L'art. 600 c.p. recita: "Chiunque esercita su una persona poteri corrispondenti a quelli del diritto di proprietà ovvero chiunque riduce o mantiene una persona in uno stato di soggezione continuativa, costringendola a prestazioni lavorative o sessuali ovvero all'accattonaggio o comunque al compimento di attività illecite che ne comportino lo sfruttamento ovvero a sottoporsi al prelievo di organi, è punito con la reclusione da otto a venti anni. La riduzione o il mantenimento nello stato di soggezione ha luogo quando la condotta è attuata mediante violenza, minaccia, inganno, abuso di autorità o approfittamento di una situazione di vulnerabilità, di inferiorità fisica o psichica o di una situazione di necessità, o mediante la promessa o la dazione di somme di denaro o di altri vantaggi a chi ha autorità sulla persona".
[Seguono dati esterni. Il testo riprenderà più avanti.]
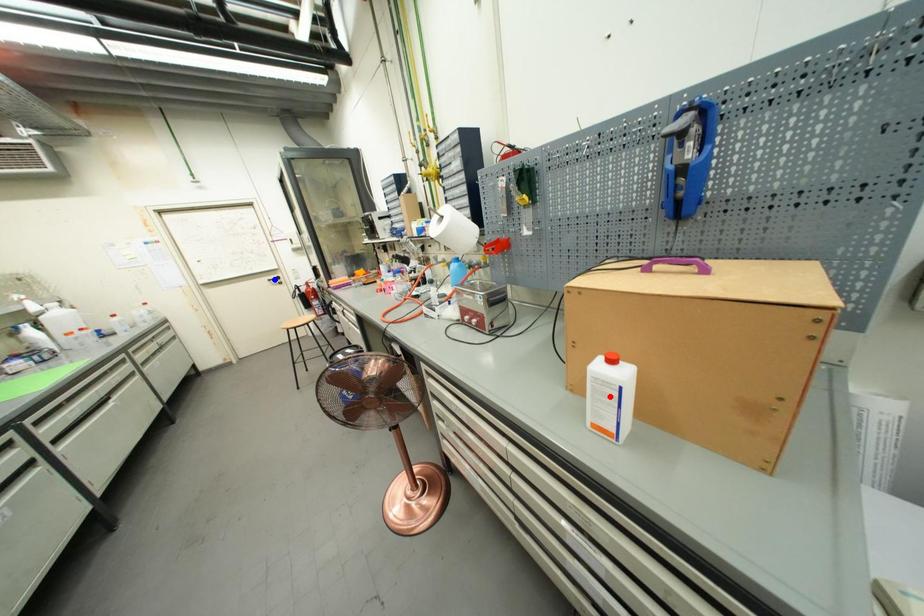 Question: Two points are marked on the image. Which point is closer to the camera?

Choices:
 (A) Blue point is closer.
 (B) Red point is closer.

Answer: (B) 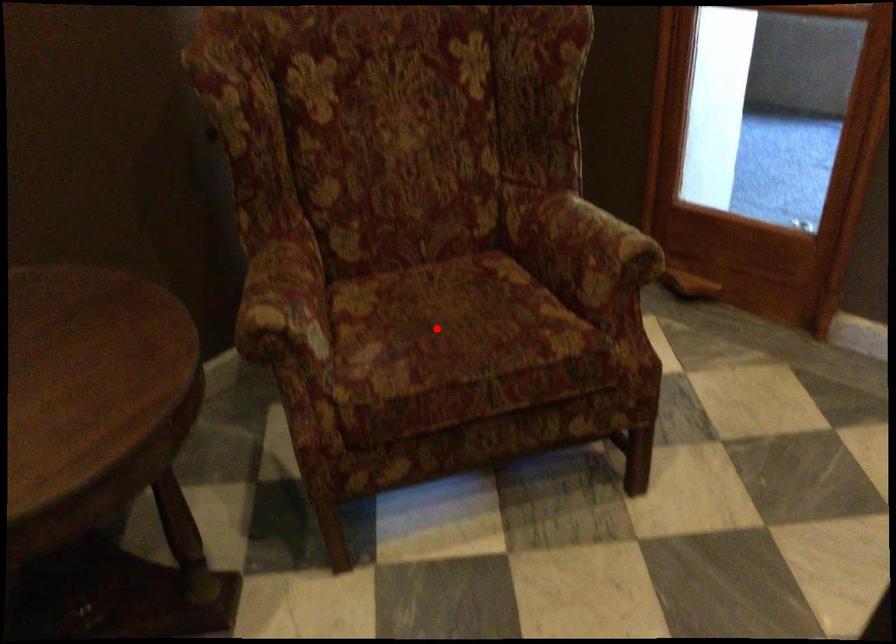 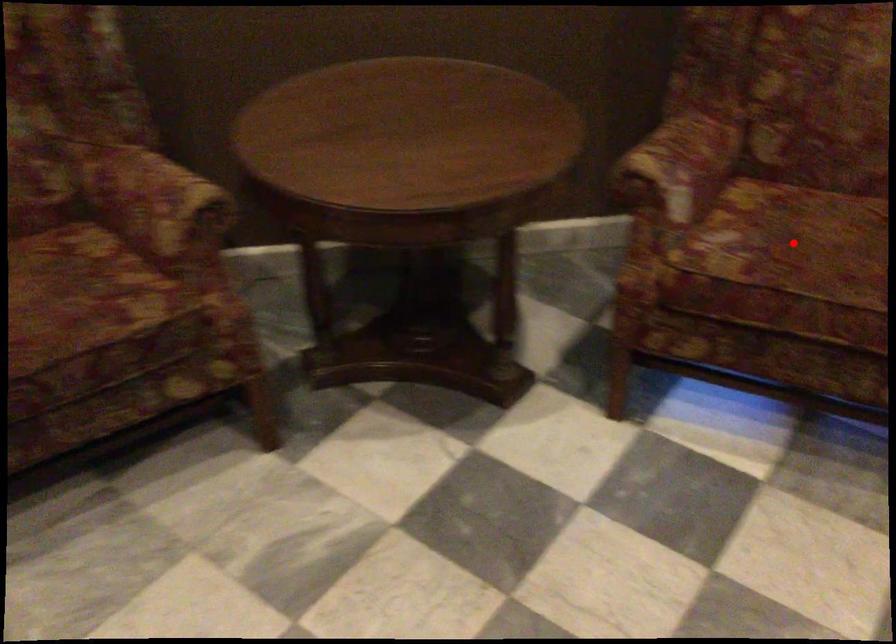 I am providing you with two images of the same scene from different viewpoints. A red point is marked on the first image and another point is marked on the second image. Are the points marked in image1 and image2 representing the same 3D position?

Yes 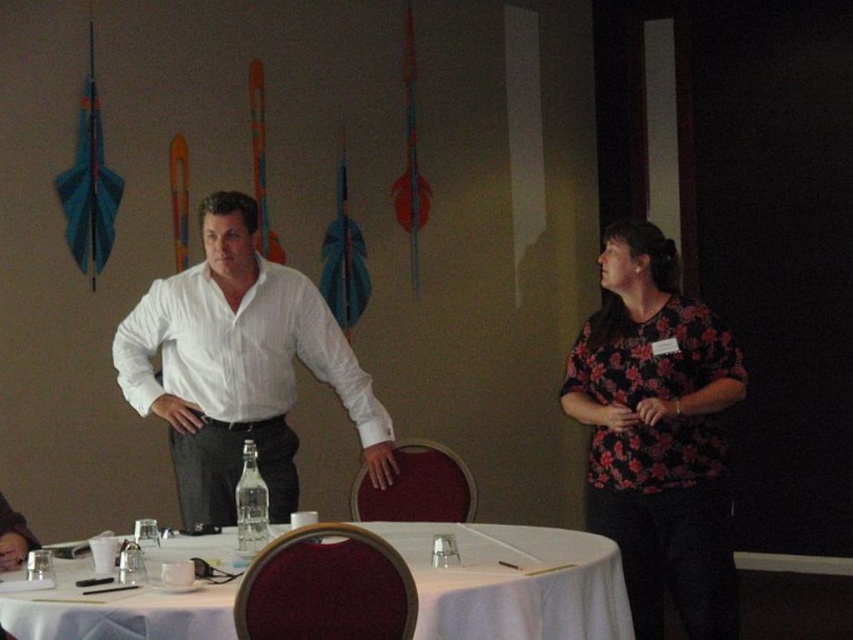 You are standing in the conference room and want to place a new object between the two points labeled point (735, 364) and point (514, 604). Based on their positions, which point is closer to you, the viewer?

Point (735, 364) is closer to the viewer than point (514, 604) because it is further to the viewer according to the description.

Based on the photo, you are organizing a small event and need to place a decorative item that requires 1 meter of space. Given the floral print blouse at center and the white fabric table at center, which object can accommodate the item based on their widths?

The white fabric table at center can accommodate the decorative item since it has a greater width than the floral print blouse at center.

You are standing in the conference room and need to place a document on the table. Which object, the floral print blouse at center or the white fabric table at center, is the correct surface to place the document?

The white fabric table at center is the correct surface to place the document because the floral print blouse at center is closer to you but it is clothing, not a table. The white fabric table at center is further away but is the actual table surface. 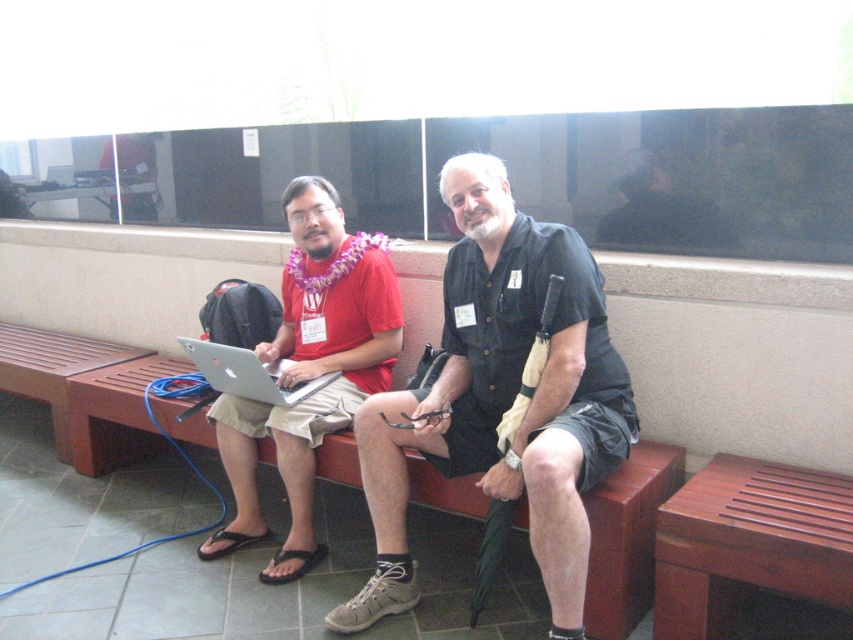 Question: Which of the following is the farthest from the observer?

Choices:
 (A) (264, 412)
 (B) (322, 374)

Answer: (B)

Question: Does brown wooden bench at lower right appear on the left side of silver metallic laptop at center?

Choices:
 (A) yes
 (B) no

Answer: (B)

Question: Which of the following is the closest to the observer?

Choices:
 (A) brown wooden bench at lower right
 (B) matte black laptop at left

Answer: (A)

Question: Can you confirm if matte black laptop at left is smaller than silver metallic laptop at center?

Choices:
 (A) no
 (B) yes

Answer: (A)

Question: Which is nearer to the brown wooden bench at lower left?

Choices:
 (A) brown wooden bench at lower right
 (B) silver metallic laptop at center
 (C) matte black shirt at center
 (D) brown wooden bench at center

Answer: (D)

Question: Is brown wooden bench at center bigger than silver metallic laptop at center?

Choices:
 (A) yes
 (B) no

Answer: (A)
In altre parole, il reato consiste nell'esercizio su una persona di un potere di proprietà o di soggezione continua per costringerla a prestazioni lavorative o sessuali o comunque ad uno sfruttamento della stessa. Pertanto, la condotta non si riconduce ad una situazione di diritto, ma a qualunque situazione di fatto avente per effetto la riduzione della persona offesa nella condizione materiale dello schiavo, e cioè nella soggezione esclusiva ad un altrui potere di disposizione.
Il reato potrebbe configurarsi in capo ad una azienda soprattutto nel processo di selezione, assunzione e gestione nel personale.
Particolarmente a rischio sono la gestione del personale soprattutto stagionale ed addetto ad attività lavorative tipicamente esposte a rischi di sfruttamento illecito (lavori socialmente utili, lavori stagionali nel settore agricolo, ecc.).